The College takes your privacy seriously and takes every reasonable measure and precaution to protect and secure your personal data. We work hard to protect you and your information from unauthorised access, alteration, disclosure or destruction and have several layers of security measures in place, including:
- Only College staff who have a legitimate need and necessarily require access to your personal data in order to carry out their job in providing our services to you are given access to that data. We do not give generic access to your personal data to all employees of the College. For example, only staff in the Finance Office have access to the financial elements of your personal data
- All paper records of your personal data, such as forms containing credit card information obtained over the phone, are destroyed regularly in order to protect your data.
- We employ various technological solutions in order to protect your data including password access on all workstations/laptops, firewalls, anti-virus and anti-malware software.
Transfers Outside the EU
We may transfer your personal information outside the European Economic Area to certain of our service providers and to other educational and professional bodies who are based in a country that does not provide adequate level of protection to your personal information. Where such a transfer occurs, an appropriate transfer agreement or other approved transfer mechanism will be put in place to protect your personal data.

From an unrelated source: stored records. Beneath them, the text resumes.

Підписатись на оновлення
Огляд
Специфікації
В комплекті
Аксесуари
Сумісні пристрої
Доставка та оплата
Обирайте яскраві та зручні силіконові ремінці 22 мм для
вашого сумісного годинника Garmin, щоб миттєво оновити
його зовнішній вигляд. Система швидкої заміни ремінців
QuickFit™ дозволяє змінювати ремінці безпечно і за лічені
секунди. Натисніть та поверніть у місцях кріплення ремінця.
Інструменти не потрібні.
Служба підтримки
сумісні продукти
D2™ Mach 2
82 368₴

Consequences of Not Providing Your Data
You are not obligated to provide your personal information to The College. However, as this information is required for us to provide our services, we will not be able to offer our services without it.
We may send you updates and newsletters from time to time. You have the right to opt out of receiving newsletters at any time by contacting us on the details set out above or following any unsubscribe link in any newsletters or emails which we send you.
How Long We Keep Your Data
When we determine for how long we keep your information, we consider a number of factors such as legal, reporting and accounting requirements. For example, in order to defend ourselves against a legal claim based on contract we will keep your personal data for seven years.
Lodging a Complaint
The College only processes your personal information in accordance with the relevant data protection laws. If, however you wish to raise a complaint regarding the processing of your personal data or are unsatisfied with how we have handled your information, you have the right to lodge a complaint with the supervisory authority.